I've heard that when the kids are born most feed every 2 hours. I'm not sure that's realistic for us! Is there any other way to bottle feed and not have to be feeding every 2 hours around the clock??

Thanks everyone!
 
#2 ·
What hours do you work? You could feed them before you go to work and when you get home. As long as they are kept warm during the time you are gone and have hay and feed left out for them (when they are a couple weeks old or older) they will be fine. On the days you are home you could slip in another mid day bottle to them.
 
#3 ·
I work and the 4 days a week. What I do is give them all they want before I go to work and again when I get home. I also feed again right before I go to bed so they get 3 feedings a day. It works for me and once they are eating well, I do away with the late feeding although by then they are a few months old.
Theresa
 
#4 ·
I do morning feeding (at 9 or 10), then afternoon feeding (between 3 and 4), then go to work, then night feeding (12-1).

Last year I had kids born right before going to work (called them to say a was gonna be a *bit* late), got them fed and got to work, and the kids got fed again when I got home. They were fine. Sleeping...not even bawling that they were hungry. :)
 
#5 ·
We bottle feed 4 times daily for the first week, then 3 times daily for the next two months. They are then fed twice daily until we get ready to start weaning. They have hay, water, alfalfa pellets, and mineral available at all times. I am lucky because I stay home with my boys, so I have the freedom to space out their feedings during the day. Their first feeding is around 6:00 AM and their last feeding is no later than 8:00 PM. I see nothing wrong with doing what others have said; feed before work, when you get home, then late at night.
 
#6 ·
We only feed 3X/day. A long long time ago in a galaxy far far away we used to feed every 6 hours - getting up at 2AM to feed....

Then we observed the Boers and realized that their dams did NOT get up at night to nurse their kids - so I wasn't going to either, LOL!

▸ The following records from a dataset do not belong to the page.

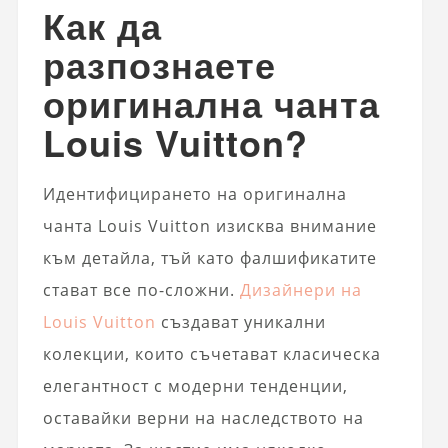
Как да
разпознаете
оригинална чанта
Louis Vuitton?
Идентифицирането на оригинална
чанта Louis Vuitton изисква внимание
към детайла, тъй като фалшификатите
стават все по-сложни.
Дизайнери на
Louis Vuitton
създават уникални
колекции, които съчетават класическа
елегантност с модерни тенденции,
оставайки верни на наследството на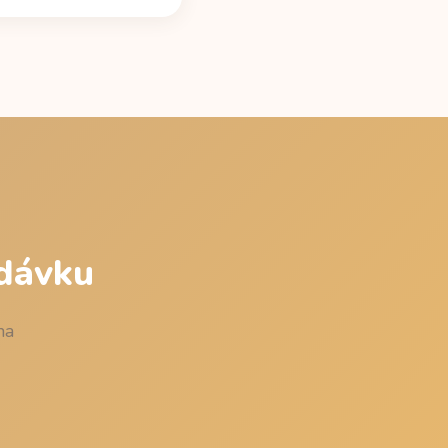
obsahem kofeinu (38
oslední dávka je
nut, aby zaokrouhlování
 dávku
na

3X/day seems to work well for us. We know a few folks who feed 2X/day, but doesn't seem to work for us, as our kids just can't eat 20-24 ounces of milk at one feeding when they are young.
 
#7 ·
Wow- perhaps I am over-feeding my babies... I too am home all day and pretty much offer the oldest baby (almost 4 weeks) as much as he wants (usually about 30 oz at a time) and feed the younger ones (just over a week old) 5 times a day. I figured if they were on their mom's they be able to eat as much as they wanted and grow nice and big so I've basically been going with that theory.
They all have refused completely or not finished bottles at times, so I wasn't too worried about them over-eating. Should I be?
 
#8 ·
If they don't have the runs and they refuse the bottle when full - No, they aren't over-eating.

But....You just might be working too hard! :rofl

There are many ways to get the job done - If you are enjoying yourself (and your family is too) then forge ahead. But a schedule like yours would make me heartily sick of young kids. Eliminating the night feedings made raising/breeding goats much more do-able for us as a family. And our goats grow up very well - show well, appraise well, milk well - so I know that our methods are working for us.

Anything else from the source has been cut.